Gen vs Protein
Gen ve Protein yakından ilişkili olsa da işlevleri ve fizyolojileri arasında kesin farklılıklar vardır. Gen ve Protein, vücut sistemindeki çok yakından ilişkili iki biyomateryaldir. Gen fonksiyonu protein şeklinde ifade edilir. Bu, genler ve proteinler arasındaki en yakın bağlantıyı yapar. Hem gen hem de protein, yaşamda hayati bir bileşiktir ve genetikte genotip ile fenotip arasındaki ilişkinin kurulmasına yardımcı olur. Bu moleküler ilişki, tek gen/tek polipeptit hipotezi ile açıklanır. Francis Crick, hücrelerde genotipin fenotipe dönüşmesine yol açan bilgi akışını tanımlayan ilk kişiydi. Hücrelerde tek yönlü bilgi akışı aşağıdaki gibidir.
DNA (gen) → RNA → protein
DNA'dan RNA'ya adım transkripsiyon olarak bilinirken, RNA'dan proteine translasyon denir. Bu makalenin ana odak noktası, gen ve protein arasındaki fark iken, gen ve proteinin işlevi ve fizyolojisi de dikkate alınacaktır.
Gen Nedir?
Bir gen, genetik bilginin temel birimi olarak kabul edilir. Belirli bir genetik lokusta bir kromozom üzerinde bulunur. Spesifik lokusta yer alan genetik bilgi genellikle tek bir RNA molekülüne kopyalanır ve sonunda belirli bir protein için kodlanır. Bu genlere protein kodlayan genler denir. Genlerden kopyalanan tüm RNA, proteinlere çevrilmez. Bu genlere kodlayıcı olmayan genler denir. Genlerin çalışmasına genetik denir. Ökaryotlarda kromozom çiftleri homolog çiftler olarak düzenlenmiştir. Aynı genin aynı konumda veya yerde bulunan farklı formları alel olarak bilinir. Ökaryotik genler, prokaryotik genlerden daha karmaşıktır ve intron adı verilen araya giren dizileri içerir. Genlerde bulunan diğer düzenleyici bölümler, mRNA'yı oluşturan eksonlar olarak adlandırılır. İnsanda, protein kodlayan en küçük gen, intron içermeyen yaklaşık 500 nükleotitten oluşur ve bir histon proteinini kodlar. İnsandaki en büyük protein kodlayan gen, yaklaşık 2,5 milyon nükleotid içerir ve distrofin adı verilen proteini kodlar.

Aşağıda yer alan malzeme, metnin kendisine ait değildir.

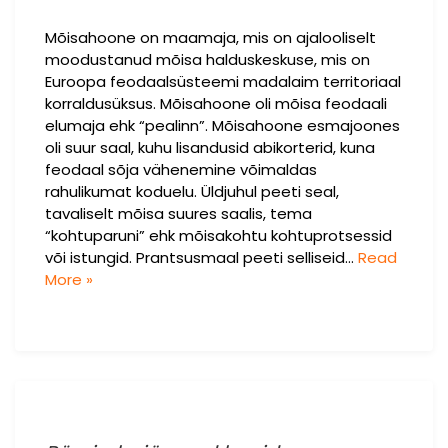
Mõisahoone on maamaja, mis on ajalooliselt
moodustanud mõisa halduskeskuse, mis on
Euroopa feodaalsüsteemi madalaim territoriaal
korraldusüksus. Mõisahoone oli mõisa feodaali
elumaja ehk “pealinn”. Mõisahoone esmajoones
oli suur saal, kuhu lisandusid abikorterid, kuna
feodaal sõja vähenemine võimaldas
rahulikumat koduelu. Üldjuhul peeti seal,
tavaliselt mõisa suures saalis, tema
“kohtuparuni” ehk mõisakohtu kohtuprotsessid
või istungid. Prantsusmaal peeti selliseid…
Read
More »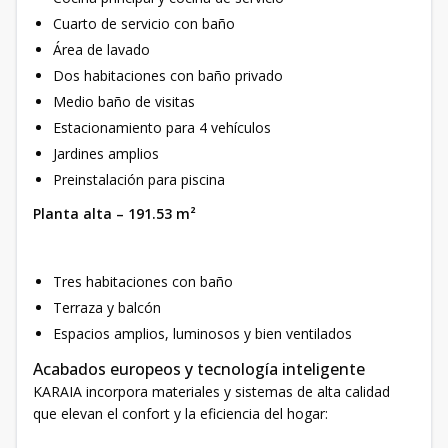
Cuarto de servicio con baño
Área de lavado
Dos habitaciones con baño privado
Medio baño de visitas
Estacionamiento para 4 vehículos
Jardines amplios
Preinstalación para piscina
Planta alta – 191.53 m²
Tres habitaciones con baño
Terraza y balcón
Espacios amplios, luminosos y bien ventilados
Acabados europeos y tecnología inteligente
KARAIA incorpora materiales y sistemas de alta calidad
que elevan el confort y la eficiencia del hogar: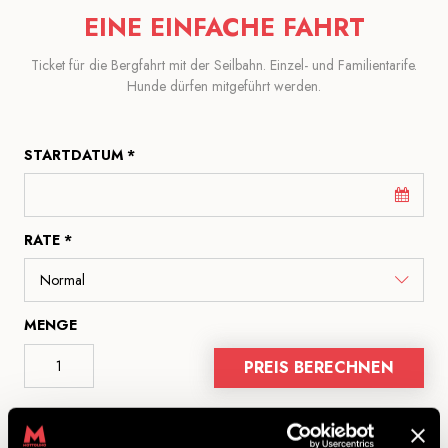
EINE EINFACHE FAHRT
Ticket für die Bergfahrt mit der Seilbahn. Einzel- und Familientarife.
Hunde dürfen mitgeführt werden.
STARTDATUM *
RATE *
MENGE
PREIS BERECHNEN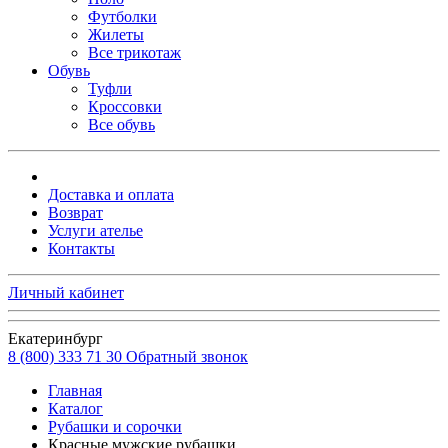
Футболки
Жилеты
Все трикотаж
Обувь
Туфли
Кроссовки
Все обувь
Доставка и оплата
Возврат
Услуги ателье
Контакты
Личный кабинет
Екатеринбург
8 (800) 333 71 30
Обратный звонок
Главная
Каталог
Рубашки и сорочки
Красные мужские рубашки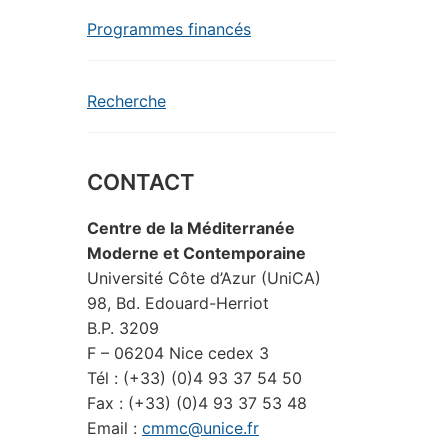
Programmes financés
Recherche
CONTACT
Centre de la Méditerranée
Moderne et Contemporaine
Université Côte d’Azur (UniCA)
98, Bd. Edouard-Herriot
B.P. 3209
F – 06204 Nice cedex 3
Tél : (+33) (0)4 93 37 54 50
Fax : (+33) (0)4 93 37 53 48
Email :
cmmc@unice.fr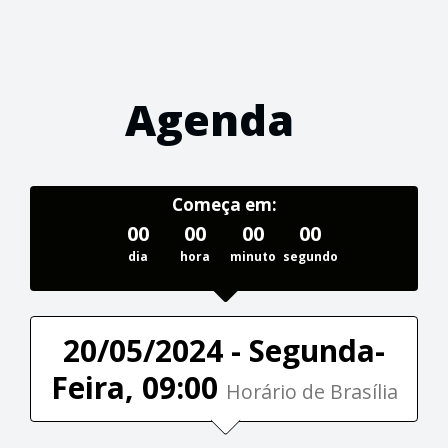
Agenda
Começa em:
00
00
00
00
dia
hora
minuto
segundo
20/05/2024 - Segunda-
Feira, 09:00
Horário de Brasília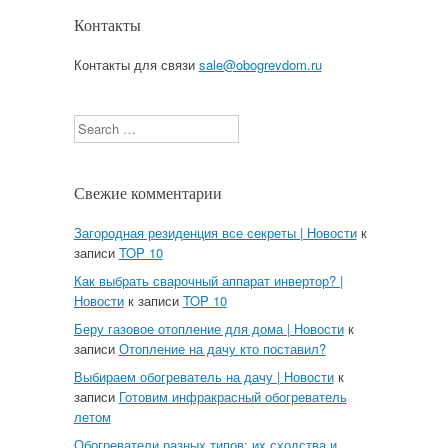
Контакты
Контакты для связи
sale@obogrevdom.ru
Search
Свежие комментарии
Загородная резиденция все секреты | Новости
к
записи
TOP 10
Как выбрать сварочный аппарат инвертор? |
Новости
к записи
TOP 10
Беру газовое отопление для дома | Новости
к
записи
Отопление на дачу кто поставил?
Выбираем обогреватель на дачу | Новости
к
записи
Готовим инфракрасный обогреватель
летом
Обогреватели разных типов: их сходства и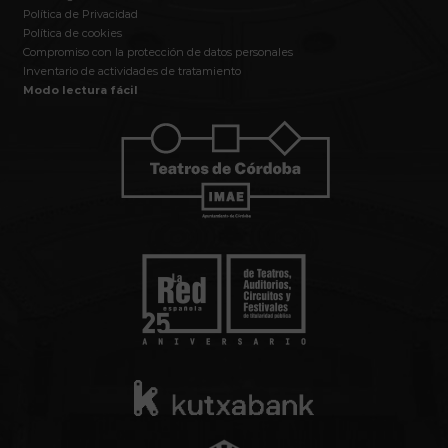
Política de Privacidad
Política de cookies
Compromiso con la protección de datos personales
Inventario de actividades de tratamiento
Modo lectura fácil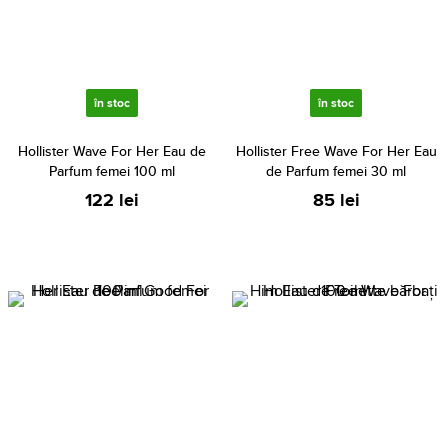
în stoc
în stoc
Hollister Wave For Her Eau de
Hollister Free Wave For Her Eau
Parfum femei 100 ml
de Parfum femei 30 ml
122 lei
85 lei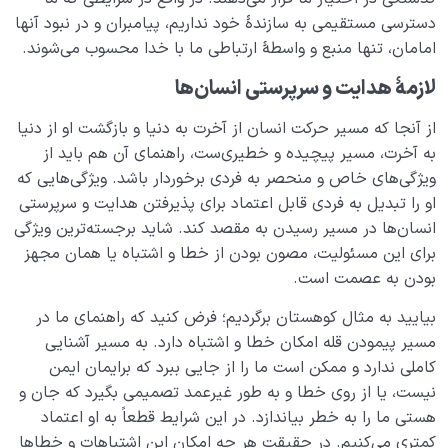
دسترسی مستقیمی به سازندۀ خود نداریم، پیامبران و در نبود آنها
امامان، تنها منبع و واسطۀ ارتباطی ما با خدا محسوب می‌شوند.
لازمۀ هدایت و سرپرستی انسان‌ها
از آنجا که مسیر حرکت انسان از آخرت به دنیا و بازگشت او از دنیا
به آخرت، مسیر پیچیده و خطیری‌ست، راهنمای آن هم ‌باید از
ویژگی‌های خاص و منحصر به فردی برخوردار باشد. ویژگی‌هایی که
او را تبدیل به فردی قابل اعتماد برای پذیرفتن هدایت و سرپرستی
انسان‌ها در مسیر رسیدن به مقصد کند. شاید برجسته‌ترین ویژگی‌
برای این مسئولیت، مصون بودن از خطا و اشتباه یا همان مجهز
بودن به عصمت است.
بیایید به مثال کوهستان برگردیم؛ فرض کنید که راهنمای ما در
مسیر پیمودن قله امکان خطا و اشتباه دارد. به مسیر آشنایی
کاملی ندارد و ممکن است ما را از جایی ببرد که برایمان ایمن
نیست، یا از روی خطا و به طور غیرعمد تصمیمی بگیرد که جان و
هستی ‌ما را به خطر بیاندازد. در این شرایط قطعاً به او اعتماد
کمتری می‌کنیم. در حقیقت هر چه امکان این اشتباهات و خطاها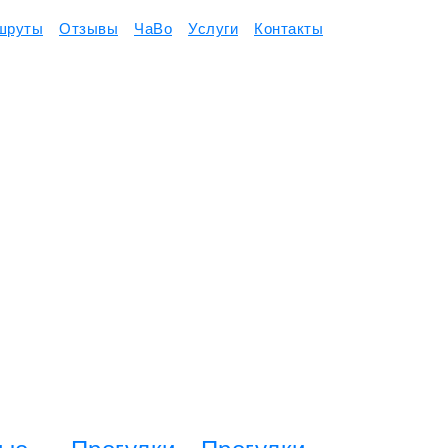
шруты
Отзывы
ЧаВо
Услуги
Контакты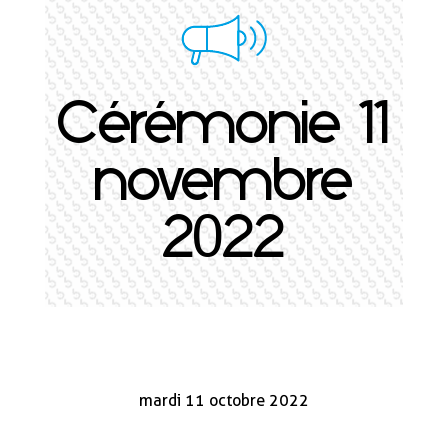
Cérémonie 11
novembre
2022
mardi 11 octobre 2022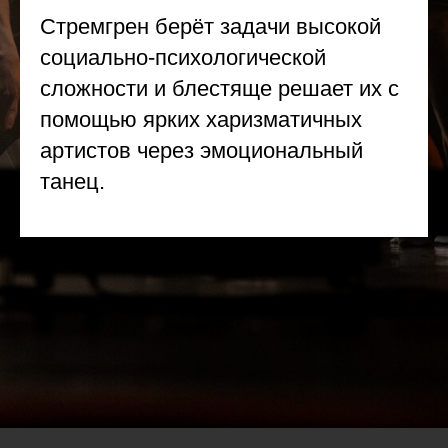
Стремгрен берёт задачи высокой
социально-психологической
сложности и блестяще решает их с
помощью ярких харизматичных
артистов через эмоциональный
танец.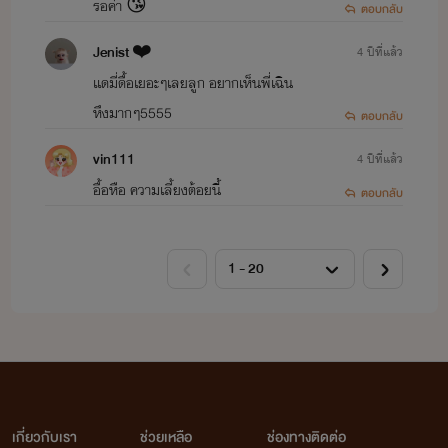
รอค่า 😘
ตอบกลับ
Jenist ❤️
4 ปีที่แล้ว
เเดมี่ดื้อเยอะๆเลยลูก อยากเห็นพี่เฉิน
หึงมากๆ5555
ตอบกลับ
vin111
4 ปีที่แล้ว
อื้อหือ ความเลี้ยงต้อยนี้
ตอบกลับ
เกี่ยวกับเรา
ช่วยเหลือ
ช่องทางติดต่อ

Bakteri DNA'sı mRNA'ya kopyalanır ve ardından proteine çevrilir
Protein Nedir?
Proteinler, enzim katalizi, savunma, taşıma, destek, hareket, düzenleme ve depolama dahil olmak üzere çeşitli işlevlere sahip en çeşitli biyolojik makromoleküllerdir. Protein yapısı vücuttaki belirli bir gen tarafından belirlenir. Proteinlerin fonksiyonel ve yapısal birimi amino asittir. Adından da anlaşılacağı gibi, amino asit bir amino grubundan (-NH2) ve bir asidik karboksil grubundan (-COOH) oluşur. Vücuttaki tüm proteinleri üretmek için peptit bağları ile farklı dizilerde düzenlenmiş 20 farklı amino asit vardır. Peptit bağlarıyla bağlanan amino asit zincirine polipeptit denir.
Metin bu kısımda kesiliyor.